2018/05/20

生存バイアスに目をつけろ

生存バイアス(Survivorship bias)という言葉があります。成功例のみ評価することであり、間違った結論に至る事があります。選択バイアスという論理的な誤りの一つです。

例を示します。世界大戦中、統計家のアブラハムワルドは、敵の攻撃に対する爆撃機の損失を最小限に抑える方法を検討する際に、生存バイアスを考慮した最初の研究者です。
Wikipediaより引用
当初海軍解析部の研究者らは、任務から帰還した航空機に与えられたダメージについて研究し、最も被害の大きかった領域を強化する事を推奨しました。
しかしアブラハムワルドは、彼らが被弾しながらもなんとか帰還した航空機のみを考慮し、実は撃墜された爆撃機はその評価のために存在しないことに気づきました。そこで逆の発想をしたのです。
帰還機の穴は、爆撃機がダメージを受けても安全に帰還できるエリアを表している、と考えたのです。逆に無傷の領域、ここを攻撃されると飛行機を失う原因となると考え、その部分を強化するよう提案しました。彼の研究は、当時の軍事研究の発達において画期的だとされています。

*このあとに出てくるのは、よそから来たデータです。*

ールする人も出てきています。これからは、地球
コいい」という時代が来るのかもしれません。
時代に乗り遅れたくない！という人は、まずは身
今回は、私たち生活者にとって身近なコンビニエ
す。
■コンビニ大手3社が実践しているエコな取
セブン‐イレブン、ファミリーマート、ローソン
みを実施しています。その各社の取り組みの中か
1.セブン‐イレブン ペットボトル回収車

医者が「だいじょうぶですよー」とまず言うのは、人々が病院に来られた事実は致命的な部分に被弾していないことを意味するからです。逆に、いくら元気そうに見えていても、太っているとか、タバコを吸っているとか、アルコールを飲みすぎているとか、全く運動をしていない、などの場合には突然命を落とす事も知っているから、生命維持機能を強化しようと指導するのです。

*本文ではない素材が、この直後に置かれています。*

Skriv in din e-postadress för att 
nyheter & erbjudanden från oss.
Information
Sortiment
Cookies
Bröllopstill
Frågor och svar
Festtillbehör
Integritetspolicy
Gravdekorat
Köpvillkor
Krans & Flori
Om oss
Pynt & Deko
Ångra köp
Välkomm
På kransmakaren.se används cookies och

胃が心配だと胃の検査ばかり受ける人がいますが、これは間違った考え方です。同じ部分を強化しても意味は少なく、全く無防備な部分を強化するのが正しい。

患者に「私の見立てが間違ったと思ったらフィードバックを下さい」とお願いするのも自分自身が成功バイアスの罠にはまらないためです。治った例ばかり集めたらだれだって名医です。ネガティブなフィードバックを集めてもなお、自分はどちらかというと良い医者かもしれない、という暫定的な結論を得るのには時間がかかります。他院で良くならないから来た、という人が非常に多いので、自分もきっと誤診しまくりだろうと、疑心暗鬼であることはずっと変わりありません。